+++ WORKING DATA +++

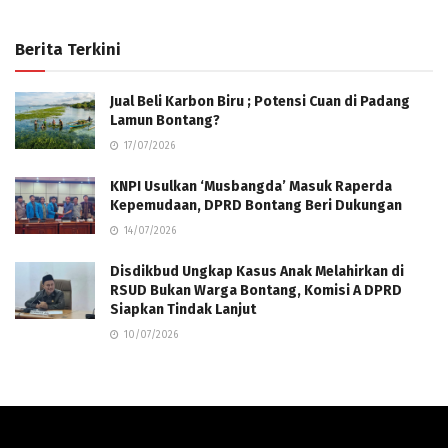
Berita Terkini
Jual Beli Karbon Biru ; Potensi Cuan di Padang
Lamun Bontang?
17/07/2026
KNPI Usulkan ‘Musbangda’ Masuk Raperda
Kepemudaan, DPRD Bontang Beri Dukungan
14/07/2026
Disdikbud Ungkap Kasus Anak Melahirkan di
RSUD Bukan Warga Bontang, Komisi A DPRD
Siapkan Tindak Lanjut
10/07/2026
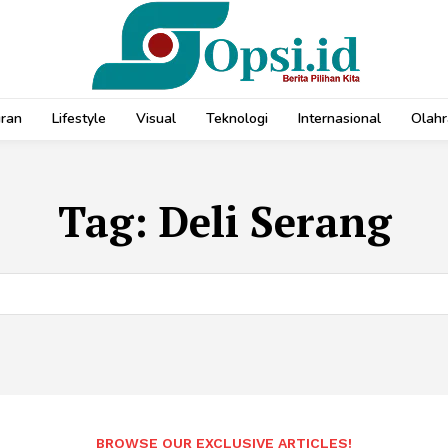
uran
Lifestyle
Visual
Teknologi
Internasional
Olahr
Tag:
Deli Serang
BROWSE OUR EXCLUSIVE ARTICLES!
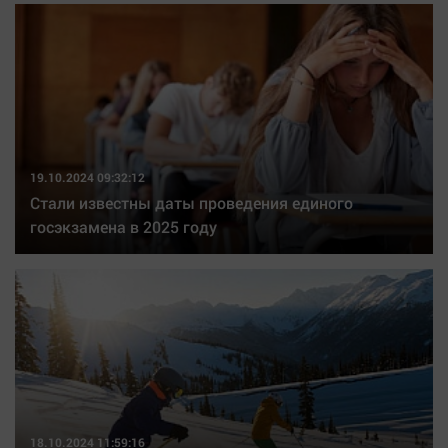
Наша победа
Общество
Политика
Экономика
Происшествия
Здоровье
19.10.2024 09:32:12
Культура
Стали известны даты проведения единого
госэкзамена в 2025 году
Курилка
Мнения
Спорт
Технологии
Отраслевые темы
Hедвижимость
Образование
18.10.2024 11:59:16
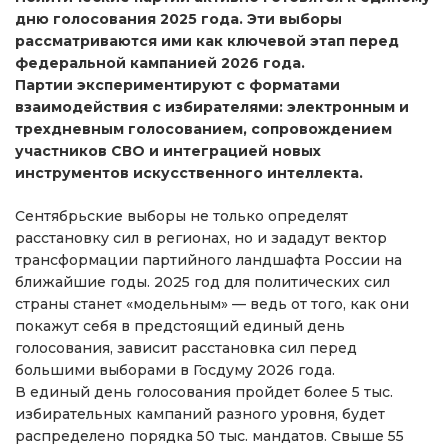
дню голосования 2025 года. Эти выборы
рассматриваются ими как ключевой этап перед
федеральной кампанией 2026 года.
Партии экспериментируют с форматами
взаимодействия с избирателями: электронным и
трехдневным голосованием, сопровождением
участников СВО и интеграцией новых
инструментов искусственного интеллекта.
Сентябрьские выборы не только определят
расстановку сил в регионах, но и зададут вектор
трансформации партийного ландшафта России на
ближайшие годы. 2025 год для политических сил
страны станет «модельным» — ведь от того, как они
покажут себя в предстоящий единый день
голосования, зависит расстановка сил перед
большими выборами в Госдуму 2026 года.
В единый день голосования пройдет более 5 тыс.
избирательных кампаний разного уровня, будет
распределено порядка 50 тыс. мандатов. Свыше 55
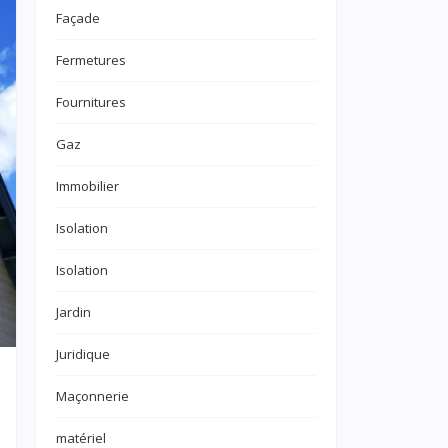
Façade
Fermetures
Fournitures
Gaz
Immobilier
Isolation
Isolation
Jardin
Juridique
Maçonnerie
matériel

+++

The line containing "дню голосования 2025 года. Эти выборы" and every line after it, up to the last line of the data, should be returned exactly, without the pictures.

▶ EXERCISE RESPONSE
дню голосования 2025 года. Эти выборы
рассматриваются ими как ключевой этап перед
федеральной кампанией 2026 года.
Партии экспериментируют с форматами
взаимодействия с избирателями: электронным и
трехдневным голосованием, сопровождением
участников СВО и интеграцией новых
инструментов искусственного интеллекта.
Сентябрьские выборы не только определят
расстановку сил в регионах, но и зададут вектор
трансформации партийного ландшафта России на
ближайшие годы. 2025 год для политических сил
страны станет «модельным» — ведь от того, как они
покажут себя в предстоящий единый день
голосования, зависит расстановка сил перед
большими выборами в Госдуму 2026 года.
В единый день голосования пройдет более 5 тыс.
избирательных кампаний разного уровня, будет
распределено порядка 50 тыс. мандатов. Свыше 55
Façade
Fermetures
Fournitures
Gaz
Immobilier
Isolation
Isolation
Jardin
Juridique
Maçonnerie
matériel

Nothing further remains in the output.